Jumping spiders are known for their extraordinary cognitive abilities. The underlying nervous system structures, however, are largely unknown. Here, we explore and describe the anatomy of the brain in the jumping spider Marpissa muscosa (Clerck, 1757) by means of paraffin histology, X-ray microCT analysis and immunohistochemistry as well as three-dimensional reconstruction. In the prosoma, the CNS is a clearly demarcated mass that surrounds the esophagus. The anteriormost neuromere, the protocerebrum, comprises nine bilaterally paired neuropils, including the mushroom bodies and one unpaired midline neuropil, the arcuate body. Further ventrally, the synganglion comprises the cheliceral (deutocerebrum) and pedipalpal neuropils (tritocerebrum). Synapsin-immunoreactivity in all neuropils is generally strong, while allatostatin-immunoreactivity is mostly present in association with the arcuate body and the stomodeal bridge. The most prominent neuropils in the spider brain, the mushroom bodies and the arcuate body, were suggested to be higher integrating centers of the arthropod brain.

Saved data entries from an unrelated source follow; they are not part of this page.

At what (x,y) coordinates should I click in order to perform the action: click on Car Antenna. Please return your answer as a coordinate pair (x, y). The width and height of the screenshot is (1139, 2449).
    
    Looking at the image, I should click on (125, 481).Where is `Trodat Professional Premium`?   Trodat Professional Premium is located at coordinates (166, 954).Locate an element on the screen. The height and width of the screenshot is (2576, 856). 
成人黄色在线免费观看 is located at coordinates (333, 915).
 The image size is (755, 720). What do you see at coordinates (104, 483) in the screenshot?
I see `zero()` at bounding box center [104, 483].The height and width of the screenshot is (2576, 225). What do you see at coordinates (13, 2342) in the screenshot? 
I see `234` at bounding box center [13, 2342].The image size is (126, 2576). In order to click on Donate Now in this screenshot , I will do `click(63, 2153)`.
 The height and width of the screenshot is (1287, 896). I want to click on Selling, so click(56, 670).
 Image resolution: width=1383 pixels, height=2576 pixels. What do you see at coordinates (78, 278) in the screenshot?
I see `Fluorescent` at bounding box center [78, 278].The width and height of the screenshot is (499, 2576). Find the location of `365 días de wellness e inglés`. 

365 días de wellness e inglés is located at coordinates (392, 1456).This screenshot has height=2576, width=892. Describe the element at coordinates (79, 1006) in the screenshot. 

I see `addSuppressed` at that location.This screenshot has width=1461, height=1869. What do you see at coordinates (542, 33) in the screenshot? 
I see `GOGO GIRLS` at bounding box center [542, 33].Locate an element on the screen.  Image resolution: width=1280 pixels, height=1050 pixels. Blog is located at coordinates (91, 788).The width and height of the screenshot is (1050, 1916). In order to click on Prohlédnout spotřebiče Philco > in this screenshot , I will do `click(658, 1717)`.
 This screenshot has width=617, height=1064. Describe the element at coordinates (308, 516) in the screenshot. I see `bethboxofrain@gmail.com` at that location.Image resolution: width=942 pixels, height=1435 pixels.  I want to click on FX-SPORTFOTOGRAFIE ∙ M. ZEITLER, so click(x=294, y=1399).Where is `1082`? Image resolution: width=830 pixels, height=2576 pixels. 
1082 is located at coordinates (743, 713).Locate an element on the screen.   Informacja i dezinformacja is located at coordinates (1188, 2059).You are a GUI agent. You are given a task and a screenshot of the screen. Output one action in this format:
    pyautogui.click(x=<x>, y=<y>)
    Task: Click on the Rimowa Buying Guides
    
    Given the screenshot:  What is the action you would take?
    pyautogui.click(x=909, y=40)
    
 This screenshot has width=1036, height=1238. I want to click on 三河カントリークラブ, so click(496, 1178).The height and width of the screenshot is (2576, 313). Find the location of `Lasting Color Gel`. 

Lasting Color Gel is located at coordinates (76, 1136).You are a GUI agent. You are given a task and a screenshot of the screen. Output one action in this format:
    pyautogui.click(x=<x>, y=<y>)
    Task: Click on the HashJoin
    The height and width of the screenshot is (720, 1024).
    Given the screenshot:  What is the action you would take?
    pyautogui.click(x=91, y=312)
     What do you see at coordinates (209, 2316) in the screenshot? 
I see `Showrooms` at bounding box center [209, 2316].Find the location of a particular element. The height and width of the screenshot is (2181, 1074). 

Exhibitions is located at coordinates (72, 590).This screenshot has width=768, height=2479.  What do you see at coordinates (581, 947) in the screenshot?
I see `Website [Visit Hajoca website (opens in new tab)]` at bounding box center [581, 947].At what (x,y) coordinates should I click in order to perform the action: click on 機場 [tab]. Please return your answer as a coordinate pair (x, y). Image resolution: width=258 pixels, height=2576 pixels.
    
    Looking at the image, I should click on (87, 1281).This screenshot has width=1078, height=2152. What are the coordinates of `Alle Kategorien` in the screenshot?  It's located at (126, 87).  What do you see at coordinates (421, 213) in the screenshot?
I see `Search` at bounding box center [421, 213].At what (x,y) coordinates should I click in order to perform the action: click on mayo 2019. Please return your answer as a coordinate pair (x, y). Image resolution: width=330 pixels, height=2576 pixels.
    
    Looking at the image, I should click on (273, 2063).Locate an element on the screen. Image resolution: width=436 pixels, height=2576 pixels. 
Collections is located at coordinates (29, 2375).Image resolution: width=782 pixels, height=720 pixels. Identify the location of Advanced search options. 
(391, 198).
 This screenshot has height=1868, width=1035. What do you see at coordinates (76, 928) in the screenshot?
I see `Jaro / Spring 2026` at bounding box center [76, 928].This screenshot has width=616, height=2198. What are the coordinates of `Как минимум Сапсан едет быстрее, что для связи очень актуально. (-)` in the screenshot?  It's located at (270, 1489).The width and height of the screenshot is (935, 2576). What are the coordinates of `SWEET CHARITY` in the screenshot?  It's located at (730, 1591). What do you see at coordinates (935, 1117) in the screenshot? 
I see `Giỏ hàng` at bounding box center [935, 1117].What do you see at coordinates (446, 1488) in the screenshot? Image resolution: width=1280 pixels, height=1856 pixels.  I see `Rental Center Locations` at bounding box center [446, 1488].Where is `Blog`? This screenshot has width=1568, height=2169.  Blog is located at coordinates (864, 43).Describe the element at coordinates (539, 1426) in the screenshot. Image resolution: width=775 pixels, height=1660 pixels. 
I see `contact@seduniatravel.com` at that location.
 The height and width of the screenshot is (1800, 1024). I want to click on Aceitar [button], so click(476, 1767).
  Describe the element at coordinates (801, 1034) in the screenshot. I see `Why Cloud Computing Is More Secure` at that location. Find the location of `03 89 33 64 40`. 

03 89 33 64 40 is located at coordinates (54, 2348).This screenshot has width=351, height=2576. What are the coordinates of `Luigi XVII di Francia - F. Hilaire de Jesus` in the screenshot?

The mushroom body in M. muscosa is connected to first and second order visual neuropils of the lateral eyes, and the arcuate body to the second order neuropils of the anterior median eyes (primary eyes) through a visual tract. The connection of both, visual neuropils and eyes and arcuate body, as well as their large size corroborates the hypothesis that these neuropils play an important role in cognition and locomotion control of jumping spiders. In addition, we show that the architecture of the brain of M. muscosa and some previously investigated salticids differs significantly from that of the wandering spider Cupiennius salei, especially with regard to structure and arrangement of visual neuropils and mushroom body. Thus, we need to explore the anatomical conformities and specificities of the brains of different spider taxa in order to understand evolutionary transformations of the arthropod brain.